Name Description Type Default Required
bad_topic_name The name of the bad pubsub topic that the collector will insert data into string n/a yes
good_topic_name The name of the good pubsub topic that the collector will insert data into string n/a yes
name A name which will be pre-pended to the resources created string n/a yes
network The name of the network to deploy within string n/a yes
project_id The project ID in which the stack is being deployed string n/a yes
region The name of the region to deploy within string n/a yes
topic_project_id The project ID in which the topics are deployed string n/a yes
accept_limited_use_license Acceptance of the SLULA terms (https://docs.snowplow.io/limited-use-license-1.0/) bool false no
app_version App version to use.

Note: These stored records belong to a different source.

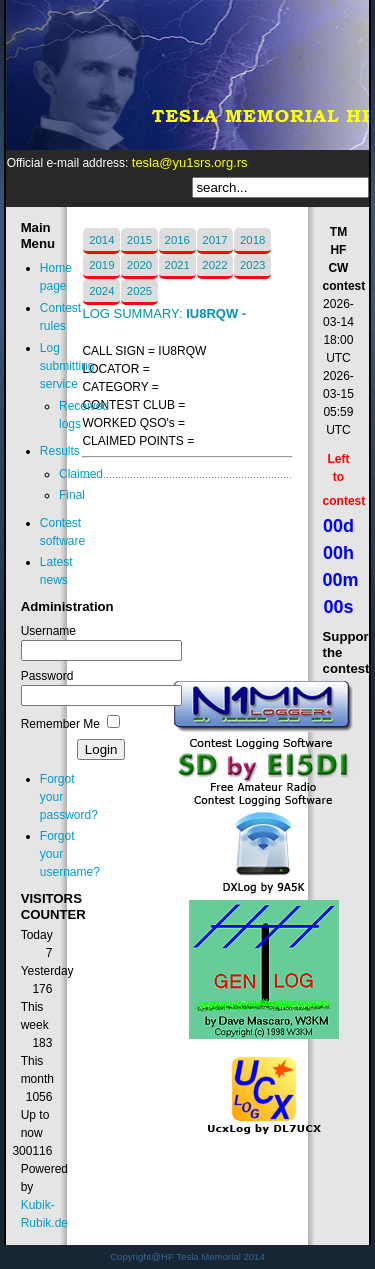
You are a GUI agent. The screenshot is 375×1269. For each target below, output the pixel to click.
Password (47, 676)
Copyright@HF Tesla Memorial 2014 (187, 1256)
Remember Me (60, 724)
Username (48, 631)
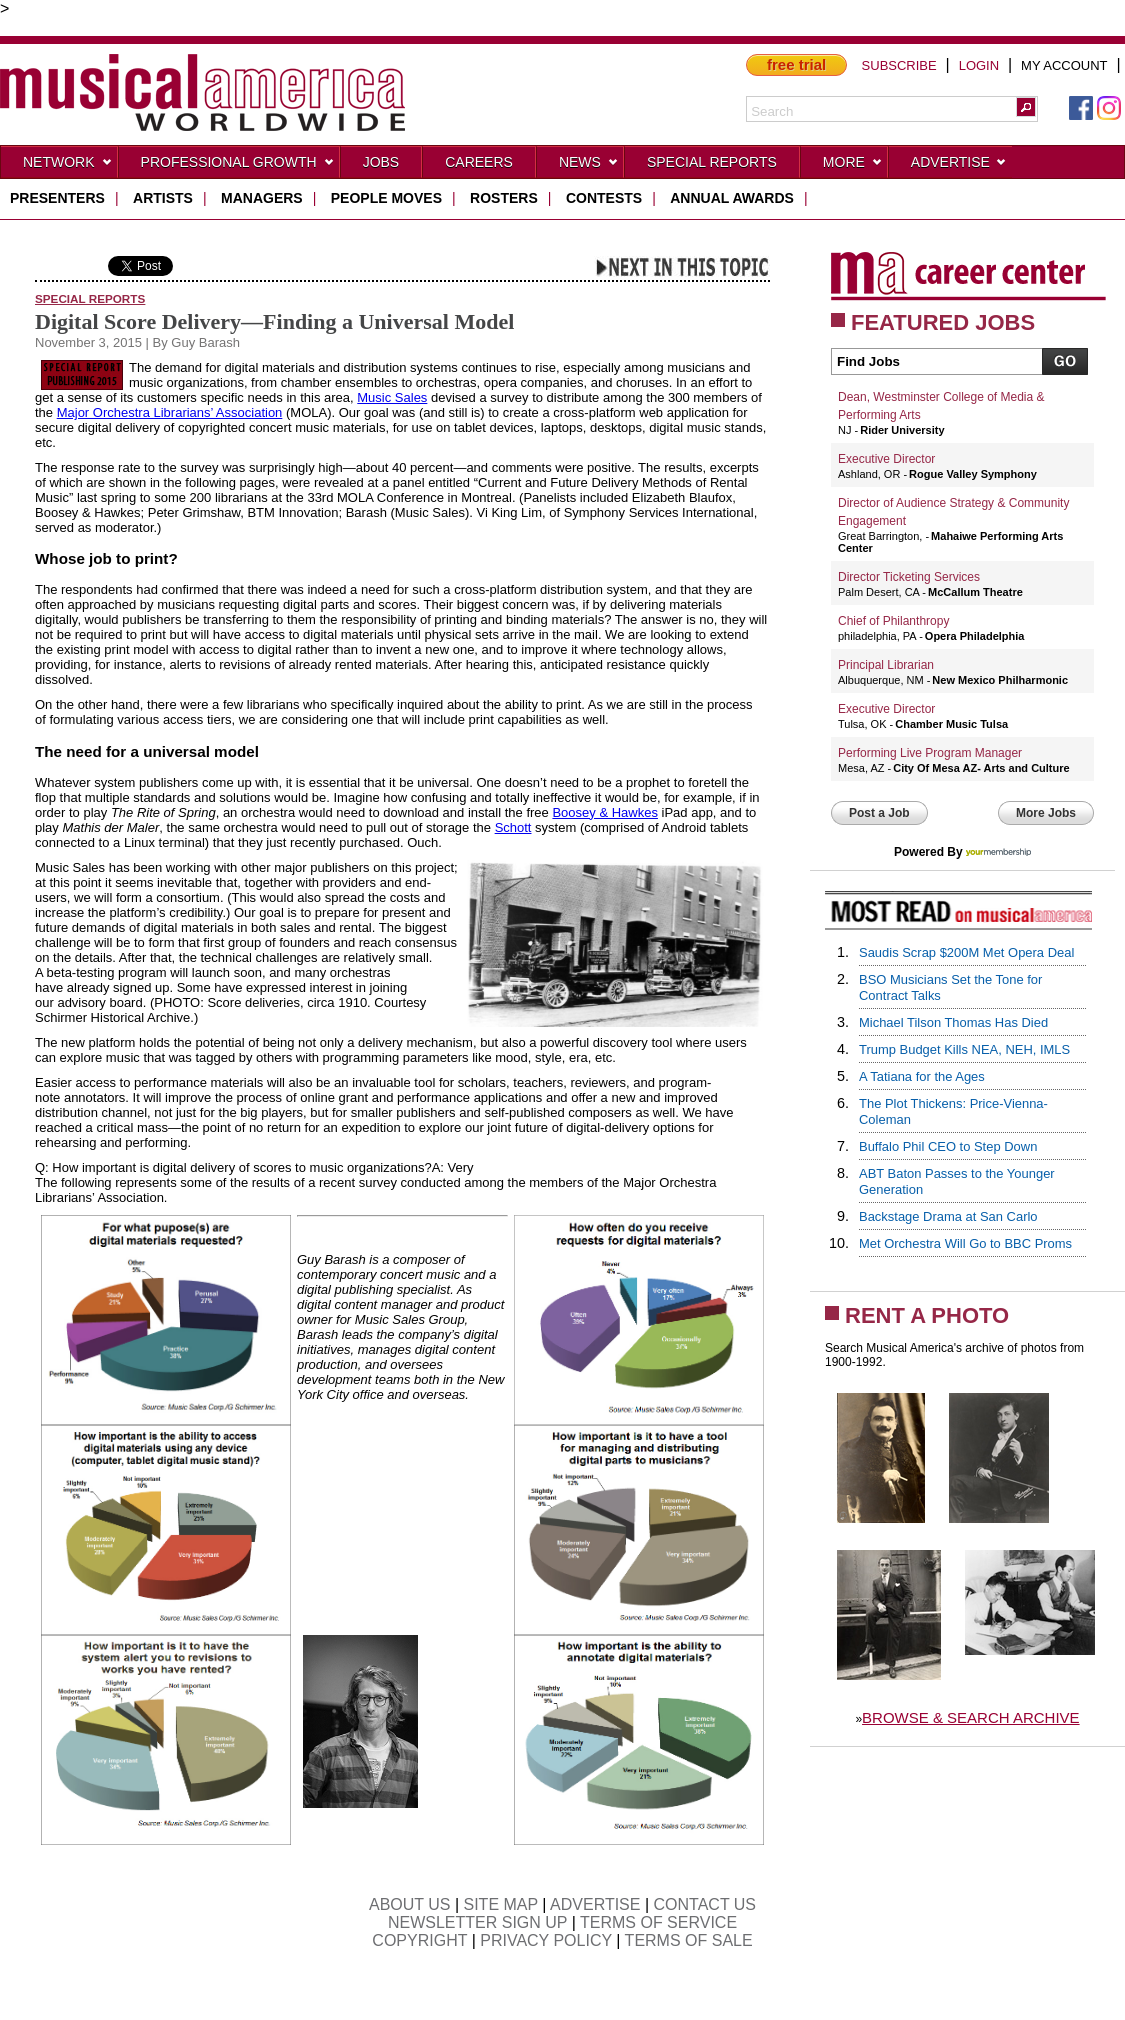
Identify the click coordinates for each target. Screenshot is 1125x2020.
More (853, 166)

This variable facilitates dev flow, the modules may not work with anything other than the default value. string "3.0.1" no
associate_public_ip_address Whether to assign a public ip address to this instance; if false this instance must be behind a Cloud NAT to connect to the internet bool true no
byte_limit The amount of bytes to buffer events before pushing them to PubSub number 1000000 no
cookie_domain Optional first party cookie domain for the collector to set cookies on (e.g. acme.com) string "" no
custom_paths Optional custom paths that the collector will respond to, typical paths to override are '/com.snowplowanalytics.snowplow/tp2', '/com.snowplowanalytics.iglu/v1' and '/r/tp2'. e.g. { "/custom/path/" : "/com.snowplowanalytics.snowplow/tp2"} map(string) {} no
gcp_logs_enabled Whether application logs should be reported to GCP Logging bool true no
health_check_path The path to bind for health checks string "/health" no
ingress_port The port that the collector will be bound to and expose over HTTP number 8080 no
java_opts Custom JAVA Options string "-XX:InitialRAMPercentage=75 -XX:MaxRAMPercentage=75" no
labels The labels to append to this resource map(string) {} no
machine_type The machine type to use string "e2-small" no
network_project_id The project ID of the shared VPC in which the stack is being deployed string "" no
record_limit The number of events to buffer before pushing them to PubSub number 500 no
ssh_block_project_keys Whether to block project wide SSH keys bool true no
ssh_ip_allowlist The list of CIDR ranges to allow SSH traffic from list(any)
[
"0.0.0.0/0"
]
no
ssh_key_pairs The list of SSH key-pairs to add to the servers
list(object({
user_name = string
public_key = string
}))
[] no
subnetwork The name of the sub-network to deploy within; if populated will override the 'network' setting string "" no
target_size The number of servers to deploy number 1 no
telemetry_enabled Whether or not to send telemetry information back to Snowplow Analytics Ltd bool true no
time_limit_ms The amount of time to buffer events before pushing them to PubSub number 500 no
ubuntu_20_04_source_image The source image to use which must be based of of Ubuntu 20.04; by default the latest community version is used string "" no
user_provided_id An optional unique identifier to identify the telemetry events emitted by this stack string "" no

Outputs

Name Description
health_check_id Identifier for the health check on the instance group
health_check_self_link The URL for the health check on the instance group
instance_group_url The full URL of the instance group created by the manager
manager_id Identifier for the instance group manager
manager_self_link The URL for the instance group manager
named_port_http The name of the port exposed by the instance group
named_port_value The named port value (e.g. 8080)

Copyright and license

Copyright 2021-present Snowplow Analytics Ltd.

Licensed under the Snowplow Limited Use License Agreement. (If you are uncertain how it applies to your use case, check our answers to frequently asked questions.)